|John 11:45-54||Read Online|
But some of them went to the Pharisees and told them what Jesus had done.
Lazarus had just been raised from the dead. That they celebrated is an understatement. You could hear the screams and cheers and worship six villages away.
In that moment, many people gave their hearts to Jesus. I mean, wouldn't that be enough? And there were a few more this moment impacted, but not as you’d think. I wonder if they even uttered a sound—at least there.
Why? Because the power Jesus possessed threatened them and their rules. That kind of power will always either be threatening or liberating, depending on the state of our hearts.
They ran to the Pharisees to announce what Jesus had just done, knowing what would happen. The Pharisees were never recognized for their subtlety. Yet, it’s not the following actions of the Pharisees or Caiaphas that leaves me stuck.
I’m stuck here. I’m stuck at a person's ability to see the manifest power of something as great as Lazarus being raised from the dead and yet not see the holy in it. And this is where I find my own heart in its struggle.
How many times have I missed the holiness of God? How many times, in the things that surround me—the beauty of nature, a child's baptism, a kind word from my husband, the nearness of a friend, the hurting world that surrounds me calling for the Jesus in me—has my heart missed the holiness of such moments?
Missing it can be for so many reasons—my prejudices, skepticism, doubt, pride, disconnect, or distraction. Of all the players on this stage, in this moment of history, the saddest to me are these.
The Pharisees were what they were. Caiphas, the high priest, was so clueless that God had used the words that came out of his mouth. But these people saw the miracle.
The people watched a man who had been dead for three days walk out of a tomb without a stench on him. And yet, something in their hearts was so hardened, so wrecked, that they not only missed the holy, they accused the Healer.
Oh, what an enemy we have. To think, we can not only miss the holy moments. He can shut our hearts down to such degrees that we also accuse the Healer of not doing it right, of getting it wrong, of threatening something that matters to us, of not performing according to our picture or the way we thought our life should unfold.
In life's holy moments, I’ve seen everyone in the room celebrate. But I’ve also noticed the one or two who don't only miss that holy moment, but also find it abase in some way. They see it as a set-up, a missed opportunity, or as something unholy. They think God either got it wrong or everyone else in the room did.
Would they have rather seen Lazarus stay in the grave? Would they have rather seen Mary and Martha continue to grieve? Would they have rather watched Jesus hold back His plan and purpose to fulfill their arrogance—an arrogance that only they get it right and have sole reign on what’s of God and what isn't?

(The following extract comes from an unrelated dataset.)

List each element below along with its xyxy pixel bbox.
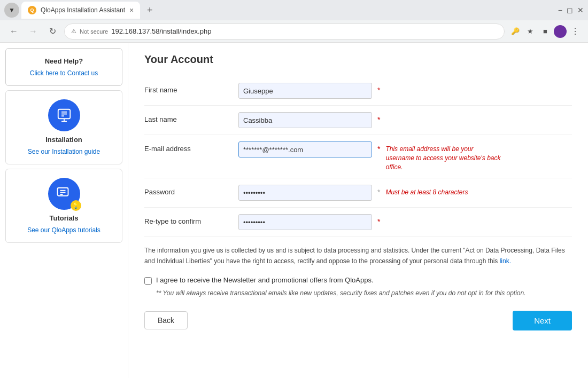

Look who they took their accusation of Jesus to. They took it to the Pharisees, a group so attached to the spirit of the law that they missed the fulfillment of the law when He stood in front of them.
Rules are good. The Ten Commandments are a gift. But without the love of Jesus, we miss the beauty of His holiness.

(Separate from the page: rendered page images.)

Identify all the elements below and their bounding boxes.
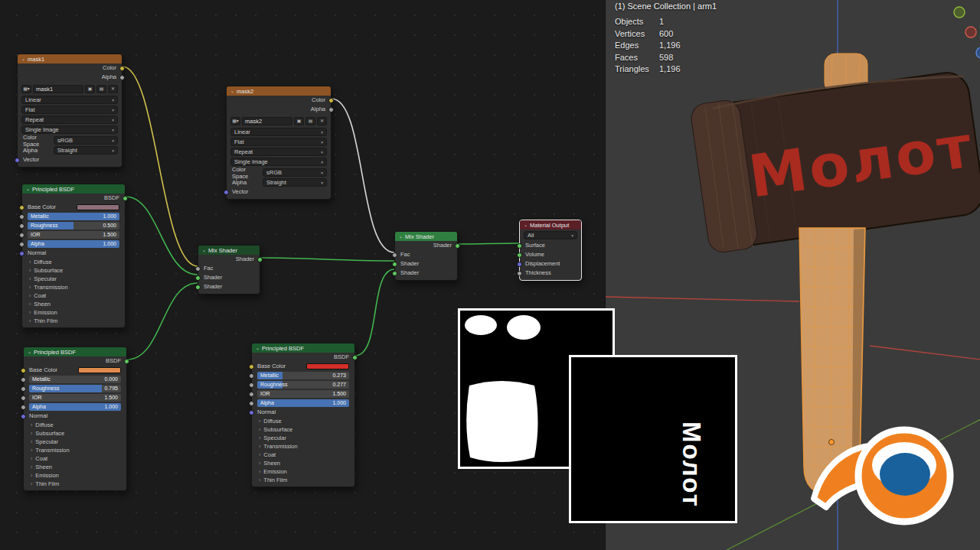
image-name-field[interactable]: mask2 bbox=[242, 117, 292, 125]
shader-input-socket[interactable] bbox=[392, 271, 397, 276]
collapse-icon[interactable]: ⌄ bbox=[202, 246, 206, 255]
roughness-slider[interactable]: Roughness 0.500 bbox=[28, 222, 119, 229]
gizmo-z-axis-ball[interactable] bbox=[976, 47, 980, 58]
alpha-slider[interactable]: Alpha 1.000 bbox=[257, 399, 349, 407]
section-coat[interactable]: ›Coat bbox=[252, 451, 354, 459]
duplicate-icon[interactable]: ▣ bbox=[294, 117, 304, 125]
vector-input-socket[interactable] bbox=[224, 190, 229, 195]
section-subsurface[interactable]: ›Subsurface bbox=[24, 429, 126, 438]
alpha-socket[interactable] bbox=[249, 401, 254, 406]
projection-select[interactable]: Flat▾ bbox=[21, 106, 118, 114]
section-coat[interactable]: ›Coat bbox=[24, 454, 126, 463]
alpha-mode-select[interactable]: Straight▾ bbox=[54, 146, 118, 155]
metallic-slider[interactable]: Metallic 0.000 bbox=[29, 376, 121, 383]
shader-input-socket[interactable] bbox=[195, 285, 201, 290]
source-select[interactable]: Single Image▾ bbox=[230, 158, 327, 166]
output-target-select[interactable]: All▾ bbox=[524, 231, 577, 239]
metallic-slider[interactable]: Metallic 1.000 bbox=[28, 213, 119, 220]
ior-slider[interactable]: IOR 1.500 bbox=[29, 394, 121, 402]
mix-shader-node-1[interactable]: ⌄ Mix Shader Shader Fac Shader Shader bbox=[198, 245, 260, 295]
section-transmission[interactable]: ›Transmission bbox=[252, 442, 354, 451]
vector-input-socket[interactable] bbox=[15, 158, 20, 163]
ior-socket[interactable] bbox=[19, 233, 24, 238]
bsdf-output-socket[interactable] bbox=[124, 359, 129, 364]
mix-shader-node-2[interactable]: ⌄ Mix Shader Shader Fac Shader Shader bbox=[394, 231, 458, 281]
section-emission[interactable]: ›Emission bbox=[24, 471, 126, 480]
section-specular[interactable]: ›Specular bbox=[22, 275, 125, 283]
section-transmission[interactable]: ›Transmission bbox=[24, 446, 126, 454]
section-subsurface[interactable]: ›Subsurface bbox=[252, 425, 354, 434]
alpha-slider[interactable]: Alpha 1.000 bbox=[29, 403, 121, 411]
node-header[interactable]: ⌄ Mix Shader bbox=[198, 246, 260, 255]
ior-slider[interactable]: IOR 1.500 bbox=[257, 390, 349, 398]
collapse-icon[interactable]: ⌄ bbox=[28, 347, 31, 356]
image-name-field[interactable]: mask1 bbox=[33, 85, 83, 93]
section-emission[interactable]: ›Emission bbox=[22, 308, 125, 317]
roughness-socket[interactable] bbox=[19, 223, 24, 229]
section-sheen[interactable]: ›Sheen bbox=[24, 463, 126, 471]
alpha-mode-select[interactable]: Straight▾ bbox=[263, 178, 327, 187]
base-color-swatch[interactable] bbox=[77, 204, 119, 210]
section-emission[interactable]: ›Emission bbox=[252, 467, 354, 476]
color-output-socket[interactable] bbox=[328, 98, 334, 103]
normal-input-socket[interactable] bbox=[19, 251, 24, 256]
alpha-output-socket[interactable] bbox=[119, 75, 125, 80]
folder-icon[interactable]: ▤ bbox=[96, 85, 106, 93]
bsdf-output-socket[interactable] bbox=[122, 196, 128, 201]
alpha-slider[interactable]: Alpha 1.000 bbox=[28, 240, 119, 248]
section-diffuse[interactable]: ›Diffuse bbox=[24, 421, 126, 429]
base-color-socket[interactable] bbox=[21, 368, 26, 373]
source-select[interactable]: Single Image▾ bbox=[21, 125, 118, 134]
duplicate-icon[interactable]: ▣ bbox=[85, 85, 95, 93]
color-space-select[interactable]: sRGB▾ bbox=[263, 168, 327, 177]
extension-select[interactable]: Repeat▾ bbox=[230, 148, 327, 156]
shader-output-socket[interactable] bbox=[455, 243, 460, 249]
section-coat[interactable]: ›Coat bbox=[22, 291, 125, 300]
image-texture-node-mask1[interactable]: ⌄ mask1 Color Alpha ▦▾ mask1 ▣ ▤ ✕ Linea… bbox=[17, 54, 122, 168]
metallic-slider[interactable]: Metallic 0.273 bbox=[257, 372, 349, 379]
gizmo-y-axis-ball[interactable] bbox=[954, 7, 965, 18]
node-header[interactable]: ⌄ Material Output bbox=[520, 220, 581, 229]
ior-socket[interactable] bbox=[21, 395, 26, 401]
thickness-input-socket[interactable] bbox=[517, 271, 522, 276]
image-texture-node-mask2[interactable]: ⌄ mask2 Color Alpha ▦▾ mask2 ▣ ▤ ✕ Linea… bbox=[226, 86, 332, 200]
shader-output-socket[interactable] bbox=[257, 257, 263, 262]
node-header[interactable]: ⌄ Principled BSDF bbox=[22, 184, 125, 194]
roughness-slider[interactable]: Roughness 0.795 bbox=[29, 385, 121, 392]
metallic-socket[interactable] bbox=[19, 214, 24, 220]
node-header[interactable]: ⌄ Mix Shader bbox=[395, 232, 457, 241]
alpha-output-socket[interactable] bbox=[328, 107, 334, 112]
interpolation-select[interactable]: Linear▾ bbox=[230, 128, 327, 136]
collapse-icon[interactable]: ⌄ bbox=[399, 232, 403, 241]
collapse-icon[interactable]: ⌄ bbox=[26, 184, 30, 194]
projection-select[interactable]: Flat▾ bbox=[230, 138, 327, 146]
alpha-socket[interactable] bbox=[19, 242, 24, 247]
base-color-socket[interactable] bbox=[19, 205, 24, 210]
node-header[interactable]: ⌄ Principled BSDF bbox=[252, 343, 354, 353]
node-header[interactable]: ⌄ mask1 bbox=[18, 54, 122, 63]
section-thin-film[interactable]: ›Thin Film bbox=[252, 476, 354, 484]
roughness-slider[interactable]: Roughness 0.277 bbox=[257, 381, 349, 389]
folder-icon[interactable]: ▤ bbox=[305, 117, 315, 125]
color-output-socket[interactable] bbox=[119, 66, 125, 71]
principled-bsdf-node-2[interactable]: ⌄ Principled BSDF BSDF Base Color Metall… bbox=[23, 347, 127, 491]
material-output-node[interactable]: ⌄ Material Output All▾ Surface Volume Di… bbox=[519, 220, 582, 281]
ior-socket[interactable] bbox=[249, 392, 254, 397]
volume-input-socket[interactable] bbox=[517, 252, 522, 258]
normal-input-socket[interactable] bbox=[21, 414, 26, 419]
alpha-socket[interactable] bbox=[21, 405, 26, 410]
section-thin-film[interactable]: ›Thin Film bbox=[22, 317, 125, 325]
interpolation-select[interactable]: Linear▾ bbox=[21, 96, 118, 104]
section-diffuse[interactable]: ›Diffuse bbox=[252, 417, 354, 425]
displacement-input-socket[interactable] bbox=[517, 262, 522, 267]
image-browse-icon[interactable]: ▦▾ bbox=[21, 85, 31, 93]
bsdf-output-socket[interactable] bbox=[352, 355, 358, 360]
node-header[interactable]: ⌄ mask2 bbox=[227, 86, 331, 96]
collapse-icon[interactable]: ⌄ bbox=[21, 54, 25, 63]
unlink-icon[interactable]: ✕ bbox=[108, 85, 118, 93]
roughness-socket[interactable] bbox=[21, 386, 26, 392]
principled-bsdf-node-3[interactable]: ⌄ Principled BSDF BSDF Base Color Metall… bbox=[251, 343, 355, 487]
metallic-socket[interactable] bbox=[21, 377, 26, 382]
metallic-socket[interactable] bbox=[249, 373, 254, 379]
gizmo-x-axis-ball[interactable] bbox=[965, 27, 976, 37]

There are many people who never miss a tithe check, a Sunday School class, or a Sunday service, but they’ve missed Jesus time and time again. Why? Because their hearts have believed the lie that God wants us to get it right.
If this were true, there would’ve never been a need for Jesus. He came because God knew how exceptionally wrong we would get it—time and time and time again.
So if this is our belief, and it’s based in a lie from the enemy, then the measure of what is right is a measure we created. And no one, not even us, will ever be able to live up to our own standards.
In this season, as we greet summer, as we head off to mountains or beaches, as we watch our children ride bikes and hear their laughter, as we take a respite from the distractions of this world, may we not miss the holy moments Jesus offers.
May we surrender our pride, pictures, and desire to get it right and discover that He died because we’re incapable of ever being right enough. Somewhere a Lazarus is being raised. May we rejoice in it—loudly.
- When’s the last time you saw something God did that should’ve taken your breath away? What was your response?
- Do you have a picture of what your life needs to look like? Of how God should move? What would it be?
- Are you willing to surrender your picture for His? Your way for His? Your thoughts for His thoughts? What would surrendering those things look like?